[itsthepitts]

Hello, everyone!

I just installed a networking computer in my office in order to take the office paperless. Password protected...or is it?

A coworker, who fancies him/herself a consummate hacker, has told me that he/she has a disc he/she can insert to break any password.

1. Does such a thing exist?

2. If it does exist, is there a way to lock this person out?

I'd appreciate anything ya got!

[lunarlander]

There are programs I know of that can change any password on a windows PC. To do that they need to reboot the PC and load a CD. The way to stop it is to have a bios password for booting the PC and set the bios so that it does not use the CD Rom when booting up.

[Elvandil]

Such things do exist. Depending on the level of complication, it can take more or less time. It would be unwise to get into specifics here, but you might try enlisting his help rather than promoting an adversarial relationship. Make your password as complex as possible, using numbers and symbols that are allowed and ask him to try.

[itsthepitts]

The main computer is part of a medical instrument and is NEVER to be turned off, but I think that's because of nightly updating, although I'll find out for sure.

I have a friend of a friend who is really good with this stuff. I'll speak with him and show him your email. It's nice to know something can probably be done. Thank you so much!

[itsthepitts]

Not adversarial - a lot of it is challenge meeting challenge!
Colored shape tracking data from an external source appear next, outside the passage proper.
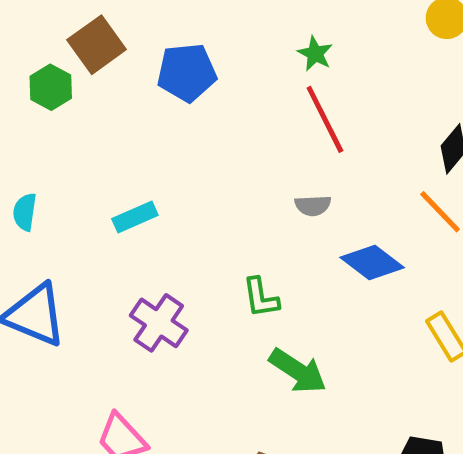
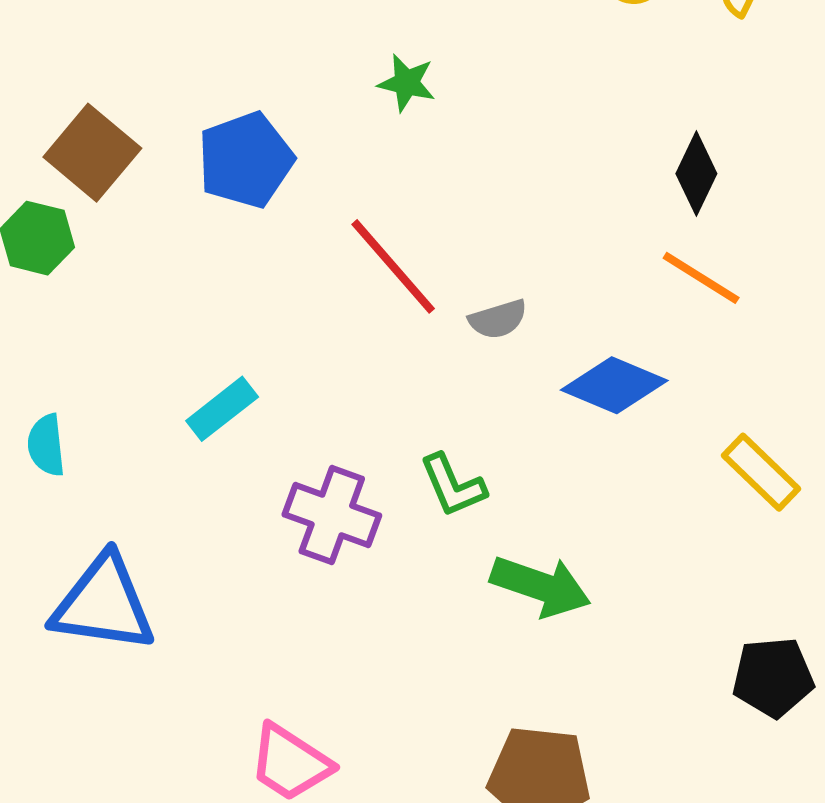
green star: (315, 54) -> (407, 83), moved
red line: (325, 119) -> (393, 266), moved
purple cross: (159, 323) -> (332, 515), moved

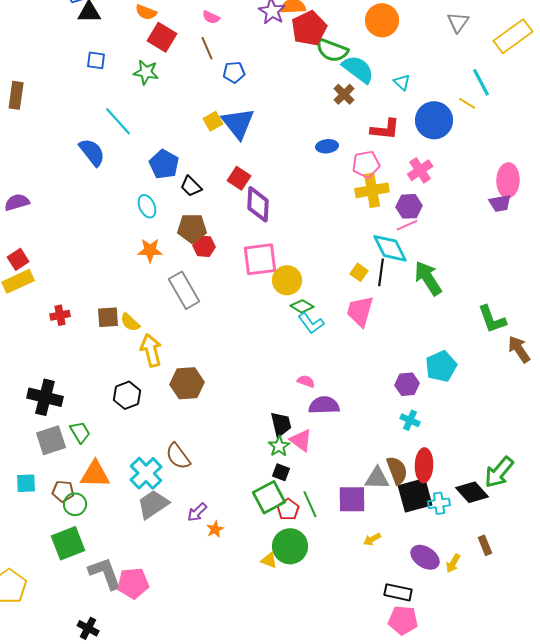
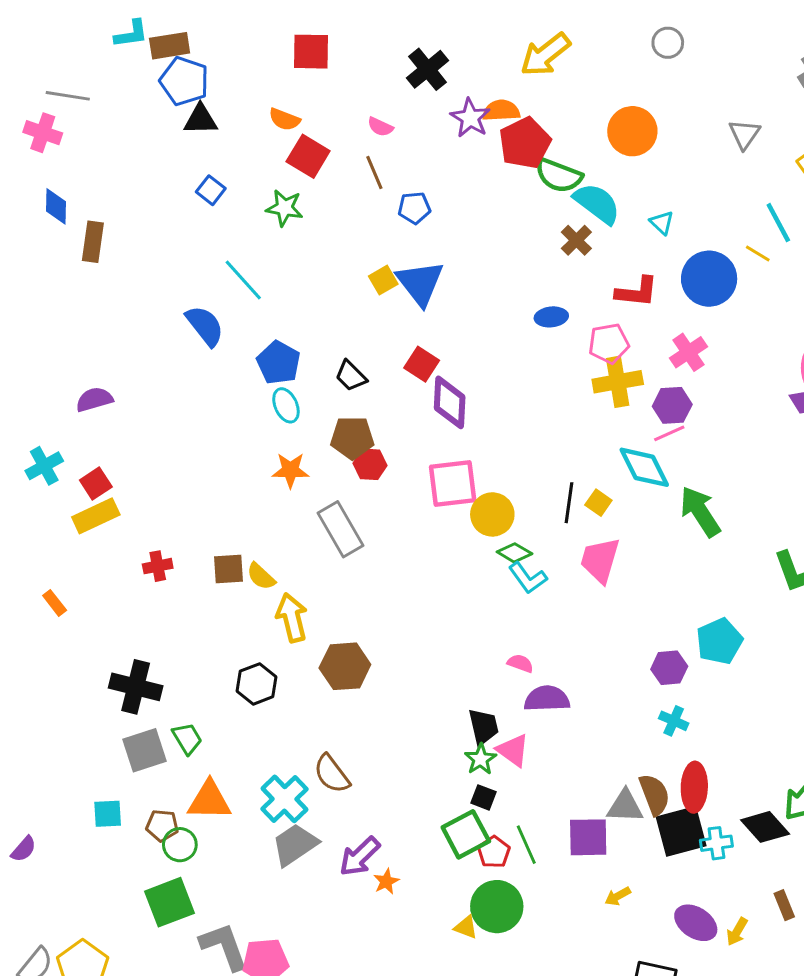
blue square: (96, 60) -> (211, 190), turned 30
blue pentagon: (164, 164) -> (279, 363), moved
black line: (381, 272) -> (569, 503), moved
purple arrow: (197, 512) -> (360, 856), size x1.4

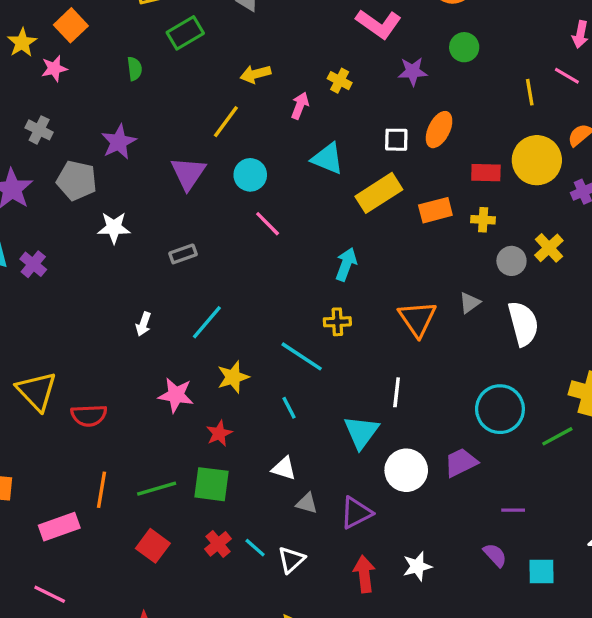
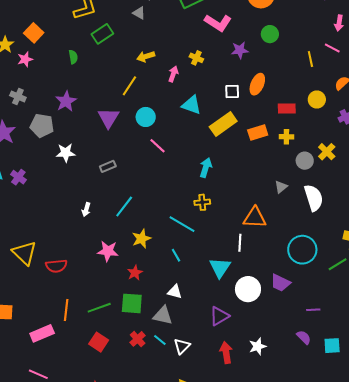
yellow circle: (537, 160) -> (317, 99), size x0.6
orange triangle: (417, 319) -> (255, 218), moved, turned -50
purple trapezoid: (461, 462) -> (280, 283), turned -125
gray triangle: (307, 503) -> (163, 315), moved, size x1.5

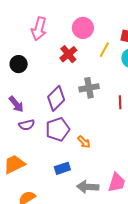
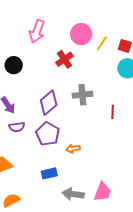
yellow line: (104, 50) -> (102, 43), moved
purple pentagon: (58, 129) -> (48, 134), turned -30
orange arrow: (84, 142) -> (73, 149), turned 120

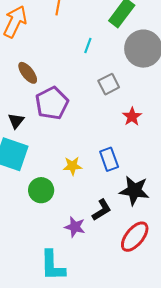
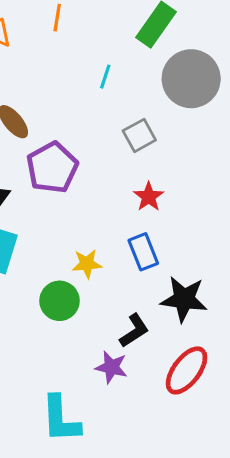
red star: (132, 117) -> (149, 197), moved
green circle: (41, 190) -> (60, 301), moved
purple star: (75, 227) -> (111, 367), moved

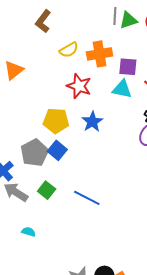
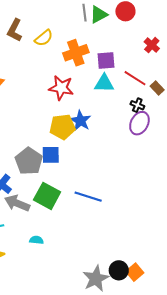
yellow semicircle: (69, 50) -> (44, 38), moved
yellow pentagon: (56, 121) -> (62, 127), moved
blue square: (57, 150) -> (51, 155), turned -30
green square: (47, 190) -> (47, 196), size x1.5

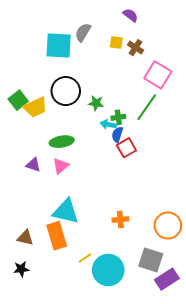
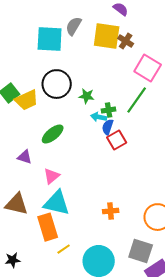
yellow square: (116, 42) -> (107, 36), size x2.0
green ellipse: (62, 142) -> (53, 134), turned -30
pink triangle: (61, 166) -> (52, 176), moved
brown triangle: (25, 238) -> (17, 204), moved, size x1.4
yellow line: (85, 258) -> (64, 249), moved

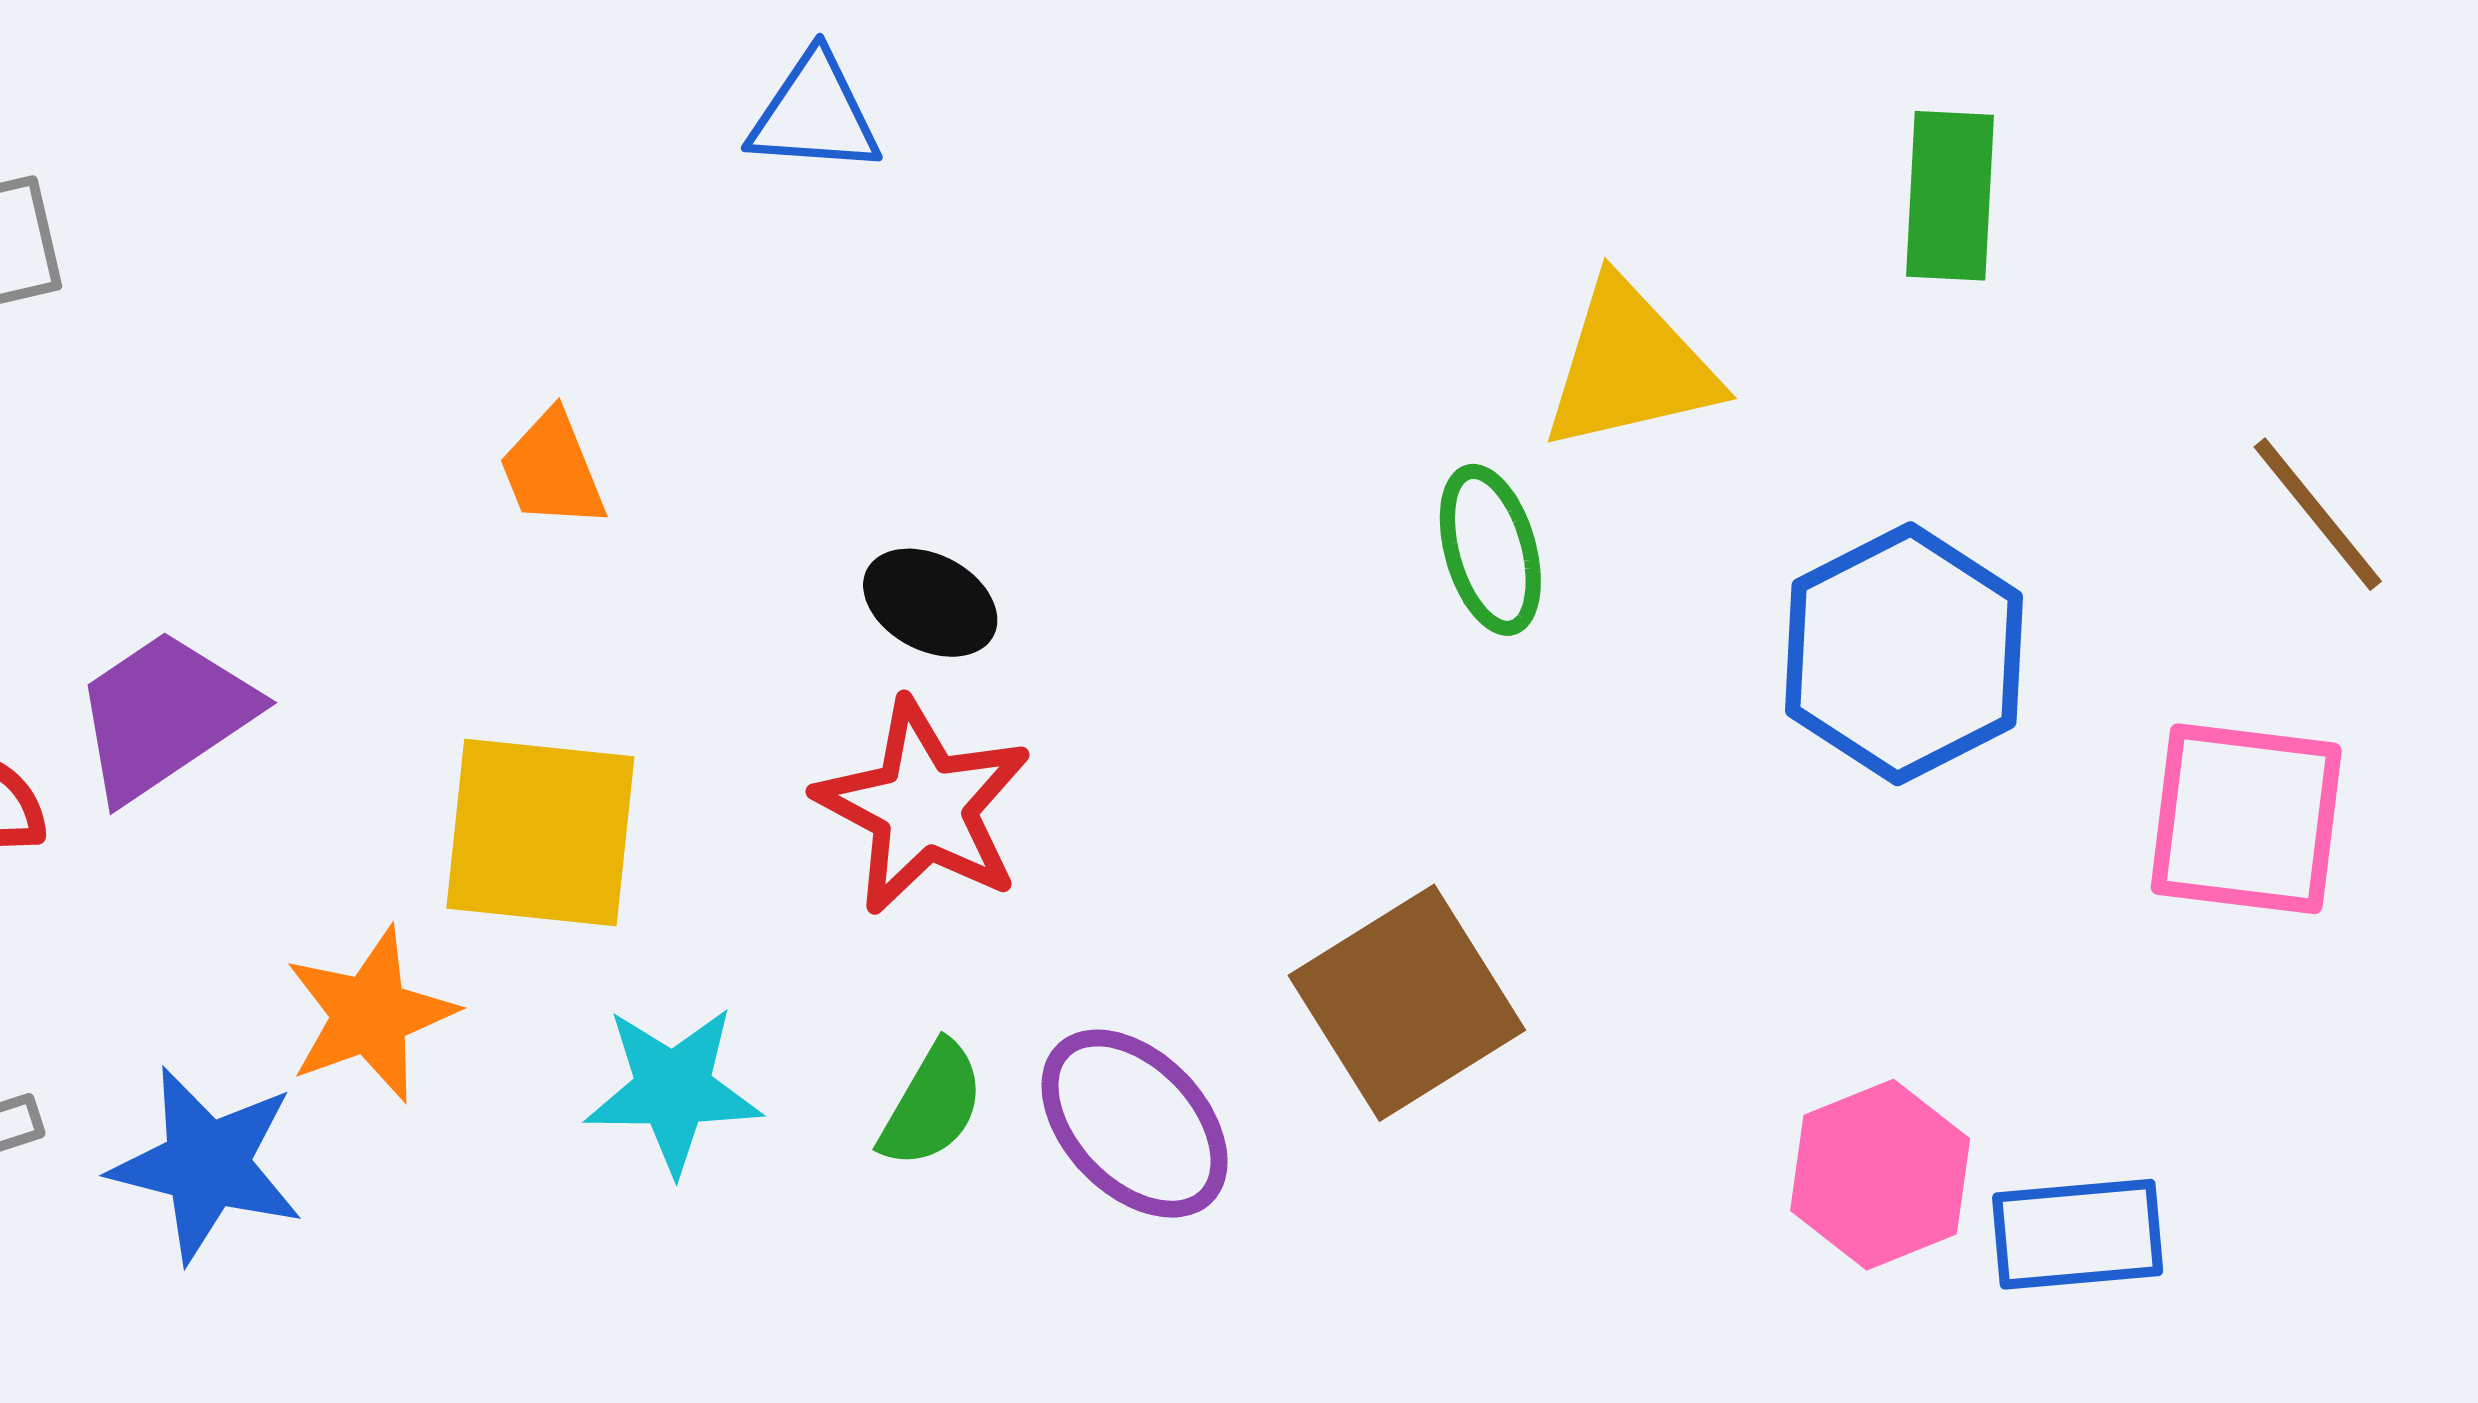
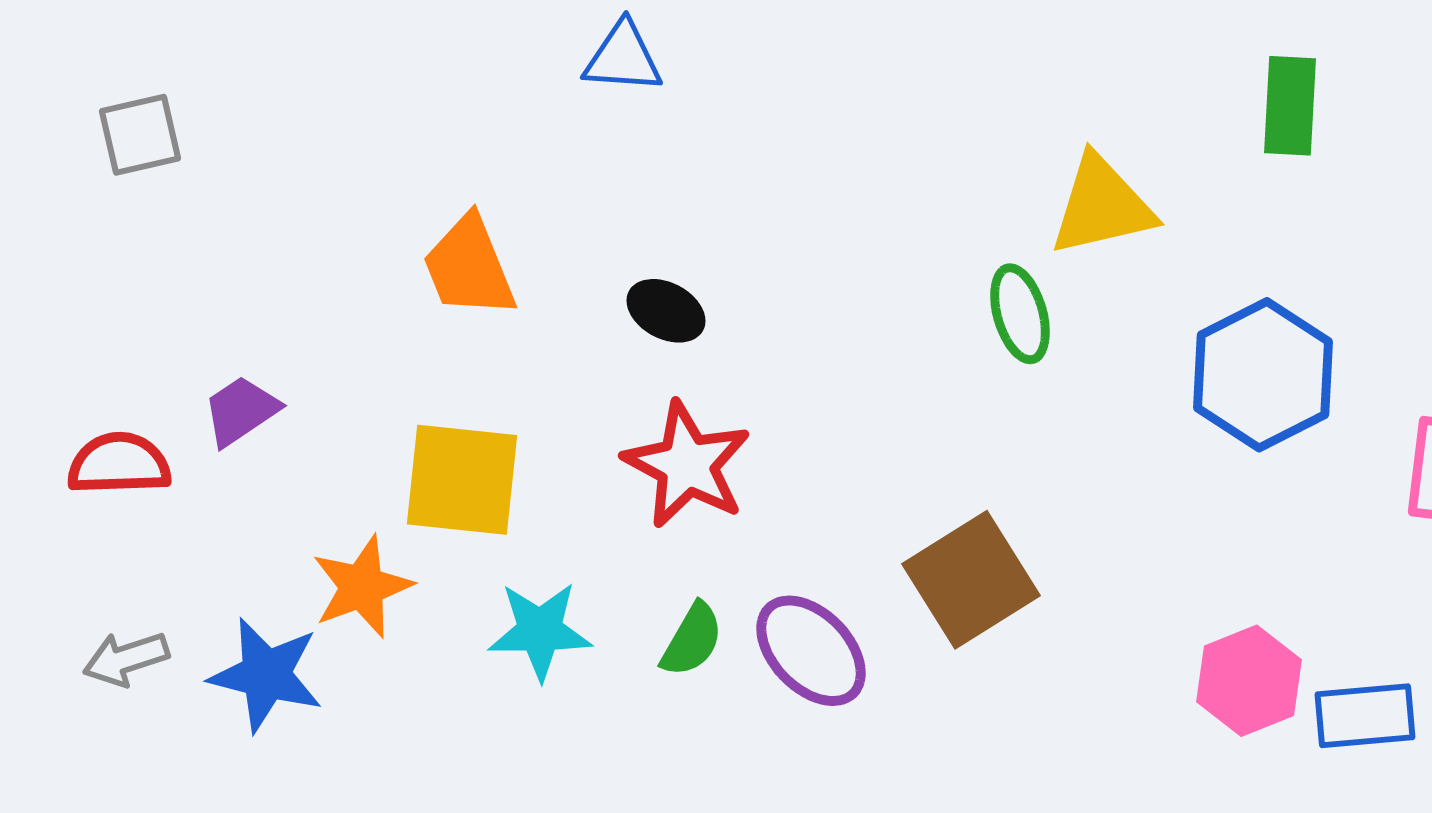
orange trapezoid: (552, 470) -> (469, 267), size x1.5
black ellipse: (930, 603) -> (666, 311), moved
purple trapezoid: (164, 715) -> (241, 411), size x0.7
Most of what I know about computers has been learned through having problems and finding similar problems on this board, then solving the problems myself (with all you guys' help, of course!).

[Made-In-Canada]

There are several possibilities.
1.) A key-logger which logs any keystroke and possibly takes screenshots
2.) A brute-force attack (basically tries all possible password, a password as simple as abcd it will crack in a couple of seconds. Something like Ab@d1S-=? will take a lot longer)
3.) An Asterisk unhider which really only works if a password is saved and is shown as asterisks

[mrss]

You didn't clarify what type of password access. For example, there's the user password needed to access a Windows PC that has been set up for password access. Then there's the password needed to get into shared files on a network.

This seems like a social engineering issue to me. Why would a coworker want to crack the password on your PC. Get your management to set the boundaries here. If this PC is running a medical instrument, no one should be messing with it,

[stephencc]

Set a BIOS password and lock the computer case, if possible. Other than that, any windows password can be removed and I have proof. Also make sure you password your administrator account if it's Windows XP because you can simply boot in safe mode and get right into anyones administrator account who never set a password on it

[lotuseclat79]

One thing you can do to thwart your co-worker, is to craft a special password, and store it on a CD for safe keeping. Make it a 256 character password, which is long enough to keep any attempt buzy for too long a period of time to be worth anyone's while. The key to remembering such a password (also using special characters) is to make up a mnemonic with which to remember it (also mix in alternating upper and lower case characters along with special characters).

That may be more work than the other respondees have mentioned - the best using the BIOS password approach, and setting the adminstrator password.

Also, there must be a technique to make the network computer inaccessible to the internal network other than by its own console - so that your co-worker would have to use the console to make his/her intrusion attempts, and not do it over the internal network which would allow them more leeway in using intrusion techniques.

Also, make sure you batten down the hatches on the network computer, like no one but an administrator can login.

-- Tom

[tex0gen]

There is one that you can put on a bootable CD or Keydrive that gets all the SAM hashes and then converts the hash to a letter eventually uncovering a password. I think that takes a few hours tho. I found it a few times on the net but never got to test it out. (On my own computer that is) [Hacking is illegal... lets remember that.] lol

[Triple6]

Tex0gen, I've removed your second post. Please do not provide links or instructions on how to crack or discover passwords as thats against our rules.

[tex0gen]

Sorry, it was meant for information. Not cracking.

[suns2remember]

First is first, make sure you have your "ADMINISTRATOR" password set ( not talking bout your USER admin )or anyone can go to SAFE MODE and reset everything and change or delete whatever they like.

The BIOS PASSWORD enable is the best. Cant Boot Windows without a BIOS password and no BOOT disk capabilities!!